Afon’ka (or Afanasii), the man who originally contracted to have Holt killed, was never punished. He became a very wealthy and powerful Chief in Knik. Shem Pete said Afanasii died on the Little Susitna River, however, the Seward Weekly Gateway published an obituary for Afanasii, saying he died (in poverty) at Kenai in 1909.
 
According to the ACC records, George Holt’s body was removed from Knik in 1890. He was re-buried in the Old American Cemetery on Mill Bay Road in Kodiak. A large headstone is engraved (with the wrong date of death), it says “C. G. Holt Killed by Indians December 24, 1884 Age 48”.

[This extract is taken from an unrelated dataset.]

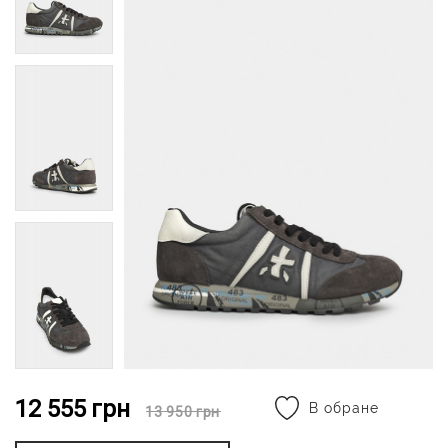
12 555
грн
В обране
13 950
грн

Holt's estate was valued at $1,829, in cash, when probate papers were filed in Sitka, by Major M. P. Berry, on July 24, 1892. With no heirs, the value of Holt’s estate was quickly consumed, by a variety of lawyers, over the following year.

 

 
Photo taken by Sashinka & Diana Keplinger, Kodiak, Alaska

 

 
BACKGROUND RESEARCH NOTES:

1. There is quite a bit of speculation as to what year C. G. “George” Holt crossed the ChilkootPass. I have found suggested dates starting with 1872 and ending in 1878. In the winter of 1876, Lieutenant W. R. Quinan talked to Holt, at length, about crossing the Chilkoot Pass the “preceding summer” (that would suggest Holt crossed the Pass in 1875). Holt told Quinan that he planned to cross the Pass a second time in the spring of 1876, but it is unclear whether he did or not.

2. One of the men that hanged Nicolai was Alec Ryan, who later became an Alaska Commercial Company agent at Kenai. Ryan was a tyrant when it came to his dealings with the Native population. A petition, written by 23 Kenai Indians (probably with the help of their priest), was submitted to District Judge Warren Truitt in 1895. They asked Judge Truitt to remove Ryan from Kenai because he tormented them, beat them, threatened them with guns, made alcohol in his store, drank constantly and broke into their houses and drug them out in the middle of the night. They told the Judge that “neither cries of women or weeping children stopped this scoundrel”. Further evidence that Alec Ryan was out of control came from an 1895 report written by Priest Vladimir Donskoi to the Alaska Ecclesiastical Consistory in Kodiak. He said the 1895 Orthodox population of Kenai was 1,022 and yet the government did not have a single official or representative in Kenai. In addition, he said the Kodiak Justice of the Peace paid no attention to complaints about men named Ryan, Parmer [Palmer] and Krisson [Creason] who were causing disorder at the Kenai church.

3. As for the three white men that hung Nicolai, at Knik; their names were Alec Ryan, Charles Miller (Al Creason Ryan and Creason were named in a 1895 petition mentioned above). In part the petition reads, "...five years ago, he (Alec Ryan) together with Knik storekeeper Krisson...illegally hanged an Orthodox Copper River Indian at Knik." The third man, Charles Miller, was mentioned in a certificate issued by Justice of the Peace James Wilson of Kenai, which said: “I, Justice of the Peace, appointed by the American government for the enforcement of law and order here, issue this paper to the Russian Orthodox Church to certify that Mr. A. K. Ryan and Mr. Charles Miller…acted in compliance with the rules of the American government when they hanged a Copper River savage in Knik village on April 22, 1891.”

4.
Vladimir Vasilii Stafeev was an agent for the Russian Commercial Company, a small trading post inside of the Russian fort at St. Nicholas Redoubt (Kenai), starting in 1864. A year after Alaska was purchased, in 1867, the Russian Commercial Company became the Alaska Commercial Company and Staveev continued as the trading post agent; he eventually transferred to Tyonek.